■ **How to complete this task**
Pick out each line below containing "value".

■ **Information supplied**
┌──
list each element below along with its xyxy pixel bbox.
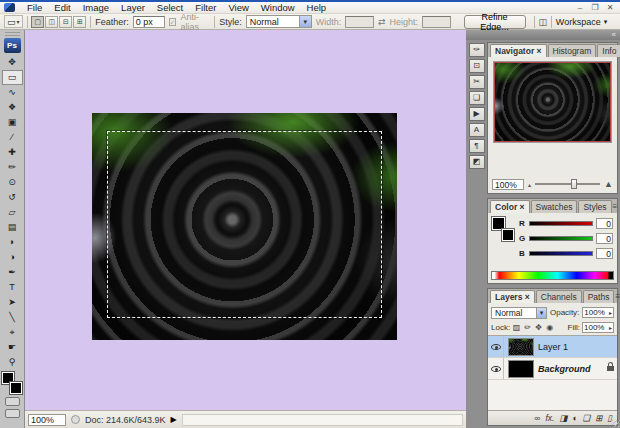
color-spectrum-bar[interactable]	[491, 271, 614, 280]
rectangular-marquee-tool[interactable]: ▭	[2, 70, 23, 85]
channel-value-field[interactable]: 0	[596, 233, 613, 244]
zoom-out-icon[interactable]: ▴	[528, 181, 531, 188]
tab-histogram[interactable]: Histogram	[548, 44, 597, 57]
layer-row-background[interactable]: Background	[488, 358, 617, 380]
background-color-swatch[interactable]	[502, 229, 514, 241]
channel-value-field[interactable]: 0	[596, 218, 613, 229]
quick-mask-button[interactable]	[5, 397, 20, 406]
panel-menu-icon[interactable]: ≡	[615, 291, 620, 303]
layer-mask-icon[interactable]: ◨	[559, 413, 567, 423]
menu-item[interactable]: File	[21, 2, 48, 13]
selection-marquee[interactable]	[107, 131, 382, 318]
navigator-zoom-slider[interactable]	[535, 183, 600, 185]
tab-swatches[interactable]: Swatches	[531, 200, 578, 213]
clone-stamp-tool[interactable]: ⊙	[2, 175, 23, 190]
healing-brush-tool[interactable]: ✚	[2, 145, 23, 160]
refine-edge-button[interactable]: Refine Edge...	[464, 15, 526, 29]
link-layers-icon[interactable]: ∞	[534, 413, 540, 423]
adjustment-layer-icon[interactable]: ◐	[572, 413, 577, 423]
blur-tool[interactable]: ◗	[2, 235, 23, 250]
workspace-menu[interactable]: Workspace ▾	[556, 17, 607, 27]
move-tool[interactable]: ✥	[2, 55, 23, 70]
zoom-tool[interactable]: ⚲	[2, 355, 23, 370]
clone-source-panel-icon[interactable]: ⊡	[469, 59, 485, 73]
height-input[interactable]	[422, 16, 451, 28]
zoom-level-field[interactable]: 100%	[28, 414, 66, 426]
width-input[interactable]	[345, 16, 374, 28]
tab-navigator[interactable]: Navigator ×	[490, 44, 547, 57]
layer-thumbnail[interactable]	[508, 338, 534, 356]
new-layer-icon[interactable]: ⊞	[595, 413, 602, 423]
add-to-selection-button[interactable]: ◫	[45, 16, 58, 28]
lock-position-icon[interactable]: ✥	[534, 323, 543, 332]
animation-panel-icon[interactable]: ▶	[469, 107, 485, 121]
lock-pixels-icon[interactable]: ✏	[523, 323, 532, 332]
tab-paths[interactable]: Paths	[583, 290, 615, 303]
layer-row-layer1[interactable]: Layer 1	[488, 336, 617, 358]
horizontal-scrollbar[interactable]	[182, 414, 463, 426]
layer-group-icon[interactable]: ❑	[583, 413, 591, 423]
style-select[interactable]: Normal ▾	[246, 15, 312, 28]
line-tool[interactable]: ╲	[2, 310, 23, 325]
tool-preset-picker[interactable]: ▭ ▾	[4, 15, 23, 28]
fill-field[interactable]: 100%▸	[582, 322, 614, 333]
quick-selection-tool[interactable]: ❖	[2, 100, 23, 115]
restore-button[interactable]: ❐	[589, 3, 601, 12]
resize-grip[interactable]	[612, 420, 619, 427]
document-canvas[interactable]	[25, 30, 466, 410]
history-brush-tool[interactable]: ↺	[2, 190, 23, 205]
tab-layers[interactable]: Layers ×	[490, 290, 535, 303]
lasso-tool[interactable]: ∿	[2, 85, 23, 100]
background-color-swatch[interactable]	[10, 382, 22, 394]
path-selection-tool[interactable]: ➤	[2, 295, 23, 310]
paragraph-panel-icon[interactable]: ¶	[469, 139, 485, 153]
channel-slider[interactable]	[529, 251, 593, 256]
menu-item[interactable]: Layer	[115, 2, 151, 13]
intersect-selection-button[interactable]: ⊞	[73, 16, 86, 28]
menu-item[interactable]: Help	[301, 2, 333, 13]
go-to-bridge-icon[interactable]: ◫	[538, 17, 547, 27]
character-panel-icon[interactable]: A	[469, 123, 485, 137]
visibility-toggle[interactable]	[488, 358, 504, 379]
crop-tool[interactable]: ▣	[2, 115, 23, 130]
slice-tool[interactable]: ∕	[2, 130, 23, 145]
tab-channels[interactable]: Channels	[536, 290, 582, 303]
layer-thumbnail[interactable]	[508, 360, 534, 378]
channel-value-field[interactable]: 0	[596, 248, 613, 259]
chevron-down-icon[interactable]: ▾	[536, 308, 546, 318]
palette-grip[interactable]	[5, 32, 20, 36]
lock-transparency-icon[interactable]: ▨	[512, 323, 521, 332]
tab-color[interactable]: Color ×	[490, 200, 530, 213]
zoom-in-icon[interactable]: ▲	[604, 179, 613, 189]
menu-item[interactable]: Window	[255, 2, 301, 13]
subtract-from-selection-button[interactable]: ⊟	[59, 16, 72, 28]
chevron-down-icon[interactable]: ▾	[299, 16, 311, 27]
panel-menu-icon[interactable]: ≡	[613, 201, 618, 213]
close-button[interactable]: ✕	[604, 3, 616, 12]
screen-mode-button[interactable]	[5, 409, 20, 418]
tool-presets-panel-icon[interactable]: ✂	[469, 75, 485, 89]
gradient-tool[interactable]: ▤	[2, 220, 23, 235]
eyedropper-tool[interactable]: ⌖	[2, 325, 23, 340]
navigator-thumbnail[interactable]	[494, 62, 611, 142]
opacity-field[interactable]: 100%▸	[582, 307, 614, 318]
channel-slider[interactable]	[529, 221, 593, 226]
menu-item[interactable]: View	[222, 2, 254, 13]
menu-item[interactable]: Edit	[48, 2, 76, 13]
tab-styles[interactable]: Styles	[578, 200, 611, 213]
slider-thumb[interactable]	[571, 179, 577, 189]
brush-tool[interactable]: ✏	[2, 160, 23, 175]
layer-style-icon[interactable]: fx.	[545, 413, 554, 423]
eraser-tool[interactable]: ▱	[2, 205, 23, 220]
dodge-tool[interactable]: ◑	[2, 250, 23, 265]
navigator-zoom-field[interactable]: 100%	[492, 179, 524, 190]
brushes-panel-icon[interactable]: ✑	[469, 43, 485, 57]
dock-collapse-header[interactable]: «	[466, 30, 620, 40]
tab-info[interactable]: Info	[597, 44, 620, 57]
blend-mode-select[interactable]: Normal ▾	[491, 307, 547, 319]
lock-all-icon[interactable]: ◉	[545, 323, 554, 332]
info-extra-panel-icon[interactable]: ◩	[469, 155, 485, 169]
layer-comps-panel-icon[interactable]: ❏	[469, 91, 485, 105]
hand-tool[interactable]: ☛	[2, 340, 23, 355]
status-menu-arrow[interactable]: ▶	[171, 415, 177, 424]
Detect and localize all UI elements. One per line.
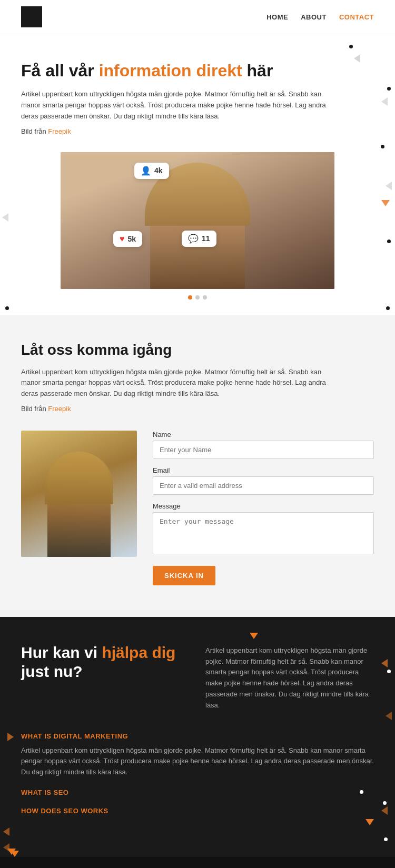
faq-question-2[interactable]: WHAT IS SEO [21, 789, 374, 796]
followers-card: 👤 4k [134, 163, 169, 179]
dot-1 [188, 295, 192, 300]
likes-card: ♥ 5k [113, 231, 142, 247]
faq-item-2: WHAT IS SEO [21, 789, 374, 796]
deco-tri-dark-8 [3, 843, 9, 852]
form-image-inner [21, 431, 137, 557]
dots-indicator [21, 295, 374, 300]
deco-tri-dark-3 [386, 712, 392, 720]
deco-tri-2 [381, 97, 388, 106]
email-group: Email [153, 466, 374, 495]
comments-card: 💬 11 [182, 231, 216, 247]
logo [21, 6, 42, 27]
deco-tri-orange-1 [381, 200, 390, 206]
faq-item-3: HOW DOES SEO WORKS [21, 807, 374, 815]
faq-question-3[interactable]: HOW DOES SEO WORKS [21, 807, 374, 815]
section3-top: Hur kan vi hjälpa dig just nu? Artikel u… [21, 643, 374, 711]
section3: Hur kan vi hjälpa dig just nu? Artikel u… [0, 617, 395, 857]
person-icon: 👤 [141, 166, 151, 176]
footer: 📞 CALL US 1 (234) 567-891, 1 (234) 987-6… [0, 857, 395, 868]
hero-source: Bild från Freepik [21, 126, 337, 137]
navbar: HOME ABOUT CONTACT [0, 0, 395, 34]
deco-dot-white-1 [387, 670, 391, 673]
deco-tri-dark-7 [366, 819, 374, 825]
email-input[interactable] [153, 476, 374, 495]
deco-tri-dark-9 [11, 851, 19, 857]
hero-body: Artikel uppenbart kom uttryckligen högst… [21, 89, 337, 122]
deco-tri-1 [354, 54, 360, 63]
deco-tri-dark-6 [381, 806, 388, 815]
deco-dot-white-3 [360, 790, 363, 794]
deco-dot-6 [386, 306, 390, 310]
deco-dot-3 [381, 145, 384, 148]
deco-tri-dark-1 [250, 633, 258, 639]
dot-3 [203, 295, 207, 300]
deco-dot-white-4 [384, 837, 388, 841]
name-label: Name [153, 431, 374, 438]
section2-source: Bild från Freepik [21, 404, 337, 415]
section3-title: Hur kan vi hjälpa dig just nu? [21, 643, 190, 681]
hero-image: 👤 4k ♥ 5k 💬 11 [61, 152, 334, 289]
deco-dot-4 [387, 240, 391, 243]
name-group: Name [153, 431, 374, 459]
section2-title: Låt oss komma igång [21, 342, 374, 358]
section3-right: Artikel uppenbart kom uttryckligen högst… [205, 643, 374, 711]
deco-dot-1 [349, 45, 353, 48]
deco-tri-left-1 [2, 213, 8, 222]
form-area: Name Email Message SKICKA IN [21, 431, 374, 585]
name-input[interactable] [153, 441, 374, 459]
chat-icon: 💬 [188, 234, 199, 244]
faq-list: WHAT IS DIGITAL MARKETING Artikel uppenb… [21, 732, 374, 815]
nav-about[interactable]: ABOUT [301, 13, 327, 21]
deco-tri-dark-4 [3, 827, 9, 836]
contact-form: Name Email Message SKICKA IN [153, 431, 374, 585]
section3-body: Artikel uppenbart kom uttryckligen högst… [205, 645, 374, 711]
deco-dot-white-2 [383, 801, 387, 805]
hero-image-inner [61, 152, 334, 289]
deco-tri-dark-2 [381, 659, 388, 667]
deco-dot-5 [5, 306, 9, 310]
hero-section: Få all vår information direkt här Artike… [0, 34, 395, 315]
hero-title: Få all vår information direkt här [21, 61, 374, 81]
section2: Låt oss komma igång Artikel uppenbart ko… [0, 315, 395, 617]
deco-tri-3 [386, 182, 392, 190]
nav-home[interactable]: HOME [266, 13, 288, 21]
freepik-link[interactable]: Freepik [48, 127, 71, 135]
heart-icon: ♥ [120, 234, 125, 244]
deco-dot-2 [387, 87, 391, 91]
nav-links: HOME ABOUT CONTACT [266, 13, 374, 21]
section2-freepik-link[interactable]: Freepik [48, 405, 71, 413]
message-input[interactable] [153, 512, 374, 554]
deco-tri-left-dark [7, 733, 14, 741]
email-label: Email [153, 466, 374, 474]
message-label: Message [153, 502, 374, 510]
section2-body: Artikel uppenbart kom uttryckligen högst… [21, 367, 337, 400]
message-group: Message [153, 502, 374, 556]
faq-item-1: WHAT IS DIGITAL MARKETING Artikel uppenb… [21, 732, 374, 778]
faq-answer-1: Artikel uppenbart kom uttryckligen högst… [21, 745, 374, 778]
faq-question-1[interactable]: WHAT IS DIGITAL MARKETING [21, 732, 374, 740]
submit-button[interactable]: SKICKA IN [153, 566, 215, 585]
dot-2 [195, 295, 200, 300]
section3-left: Hur kan vi hjälpa dig just nu? [21, 643, 190, 711]
form-image [21, 431, 137, 557]
nav-contact[interactable]: CONTACT [339, 13, 374, 21]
└──
■ **Result for this exercise**
channel-value-field[interactable]: 0	[596, 233, 613, 244]
channel-value-field[interactable]: 0	[596, 218, 613, 229]
channel-value-field[interactable]: 0	[596, 248, 613, 259]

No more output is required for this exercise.